エネットは2000年に設立された新電力最大手で、東京ガスが30%、大阪ガスが30%、NTTファシリーティーズが40%をそれぞれ出資している。自前の発電所を持つほか、全国100以上の発電所から電気の供給を受け、全国約1万4000の施設に電力を供給している。
都市ガス事業も自由化される予定
また、都市ガス販売がいずれ自由化されることも理由の一つです。様々な会社から買えるプロパンガスと違い、現在は地域独占となっている都市ガス(ガス管を通じて各家庭に供給されるガス)の販売は、政府の方針で電力同様に自由化される流れにあります。経済産業省は電力小売り全面自由化の作業に加えて、都市ガスの小売りも2017年をめどに家庭用を含めて自由化することを目指しています。そうなると、ガスの市場も競争が激化することが予想されるため、ガス会社も収益源を多様化するために2016年の電力自由化のタイミングにあわせて電力事業を強化しておくという狙いがあるのです。
消費者にとってのメリットは?
それでは、東京ガスの参入で消費者はどのようなメリットを受けられるでしょうか?
電力自由化の先進国である英国の例では、ガスの販売も自由化されており、電気とガスを一緒に顧客に売る「併売(デュアルフュエル契約)」は一般的になっています。
ガスと電気を同じ事業者が販売することで、基本料金が削減されるなどお得なセット料金を打ち出すことができるため、これを武器としてホームページなどでも消費者に「お得感」をアピールしています。このセット料金には電力小売事業で新規顧客を開拓するだけでなく、他のガス会社へ乗り換えられないよう、ガス事業として既存客のつなぎとめを図っている側面もあります。
英国の自由化事例については、エネチェンジ ケンブリッジレポートシリーズもご参考ください。
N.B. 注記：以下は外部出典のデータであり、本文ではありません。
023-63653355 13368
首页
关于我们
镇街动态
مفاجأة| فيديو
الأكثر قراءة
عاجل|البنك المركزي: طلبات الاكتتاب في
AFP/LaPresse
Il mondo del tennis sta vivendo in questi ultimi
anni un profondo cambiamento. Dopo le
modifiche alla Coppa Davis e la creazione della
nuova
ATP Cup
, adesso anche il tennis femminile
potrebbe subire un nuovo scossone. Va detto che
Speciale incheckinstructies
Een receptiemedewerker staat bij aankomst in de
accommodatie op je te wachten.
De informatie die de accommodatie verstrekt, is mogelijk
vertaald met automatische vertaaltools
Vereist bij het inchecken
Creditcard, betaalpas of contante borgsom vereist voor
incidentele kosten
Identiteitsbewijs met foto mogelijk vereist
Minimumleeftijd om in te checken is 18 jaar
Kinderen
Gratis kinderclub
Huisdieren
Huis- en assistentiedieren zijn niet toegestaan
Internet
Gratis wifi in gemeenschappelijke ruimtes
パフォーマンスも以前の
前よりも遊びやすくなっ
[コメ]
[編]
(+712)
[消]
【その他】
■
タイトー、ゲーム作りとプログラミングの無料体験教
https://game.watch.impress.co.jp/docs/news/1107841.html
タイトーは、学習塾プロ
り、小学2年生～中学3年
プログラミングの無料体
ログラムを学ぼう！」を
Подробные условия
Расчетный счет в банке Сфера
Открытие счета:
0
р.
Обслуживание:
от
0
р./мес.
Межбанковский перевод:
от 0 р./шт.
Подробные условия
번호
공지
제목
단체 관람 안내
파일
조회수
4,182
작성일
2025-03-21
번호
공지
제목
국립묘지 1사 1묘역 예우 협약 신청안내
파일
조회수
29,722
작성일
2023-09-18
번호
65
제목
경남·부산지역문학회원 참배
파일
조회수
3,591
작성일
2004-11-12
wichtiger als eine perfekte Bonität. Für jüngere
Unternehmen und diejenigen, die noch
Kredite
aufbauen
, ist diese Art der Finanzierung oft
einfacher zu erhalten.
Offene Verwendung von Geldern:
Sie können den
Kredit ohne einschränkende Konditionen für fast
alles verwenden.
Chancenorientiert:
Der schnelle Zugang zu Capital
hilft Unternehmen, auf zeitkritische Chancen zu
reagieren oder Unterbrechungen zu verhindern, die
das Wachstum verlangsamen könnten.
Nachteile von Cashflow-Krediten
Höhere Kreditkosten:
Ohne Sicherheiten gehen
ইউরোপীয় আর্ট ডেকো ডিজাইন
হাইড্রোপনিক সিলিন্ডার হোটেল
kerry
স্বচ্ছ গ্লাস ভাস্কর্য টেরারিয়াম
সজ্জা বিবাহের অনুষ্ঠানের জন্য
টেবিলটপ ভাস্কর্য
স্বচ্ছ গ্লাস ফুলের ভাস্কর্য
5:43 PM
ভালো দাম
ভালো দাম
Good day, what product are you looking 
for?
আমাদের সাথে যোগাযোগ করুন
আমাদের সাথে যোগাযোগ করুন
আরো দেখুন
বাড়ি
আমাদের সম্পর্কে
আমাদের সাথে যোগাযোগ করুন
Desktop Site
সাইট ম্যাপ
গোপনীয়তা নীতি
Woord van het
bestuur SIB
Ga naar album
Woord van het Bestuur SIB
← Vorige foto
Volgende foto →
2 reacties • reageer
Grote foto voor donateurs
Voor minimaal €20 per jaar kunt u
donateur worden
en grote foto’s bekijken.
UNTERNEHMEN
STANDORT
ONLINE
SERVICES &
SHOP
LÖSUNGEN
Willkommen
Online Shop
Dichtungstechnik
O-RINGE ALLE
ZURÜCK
ガスの基本契約情報やサービス拠点を持っている東京ガスは、こうした「電気とガスの併売」でコストを大きく圧縮できる企業ですので、同様のセット料金プランの提供による光熱費の削減がメリットとして期待できます。同じ条件に置かれている他の都市ガス大手や、すでに多くの顧客を持っている他業種による電力・ガス併売事業への参入のきっかけにもなると考えられます。
地域熱電供給事業にも取り組み
東京ガスグループは現在、41地区の地域冷暖房(小規模な熱供給事業所などを含む)を運営しており、天然ガスを使用したコージェネレーションシステムやボイラーなどを活用して蒸気や冷温水などを作り出し、一定の地域内に供給する地域熱電供給事業を展開しています。東京の新宿や千葉の幕張新都心などがその例です。こうした取り組みでエネルギーの効率的な利用を図り、それまで電気を多く使っていた客を囲いこむ形で、東京ガスがエネルギー全般にわたるサービスを提供しています。そうした動きが今後広がり、電気についても自分でまとめて売るようになってゆけば、東京ガスの収益にも大きく貢献することになります。
東京ガス、家庭向け電力小売り参入を発表のまとめ
以前から電力小売りに参入すると目されていた東京ガスが、家庭向け電力販売への参入を正式に発表したことで、いわゆる「アナウンス効果」は大きく、異業種企業による電力ビジネスへの参入に弾みがついてくることが予想されます。2016年の電力自由化が近づくにつれて、これからどんどん参入を表明する企業も増えてゆくでしょう。また、地域密着であるがゆえに、これまではあり得ないと思われていたエネルギー関連企業同士の組み合わせによる合併や、包括的業務提携などが起きてくる可能性もあります。
完全自由化まで、時間的にはもう限られています。そうした中での東京ガスの発表は来たるべき「大競争時代」の号砲を鳴らしたイメージでとらえられており、エネルギー業界全体の動きが注目されています。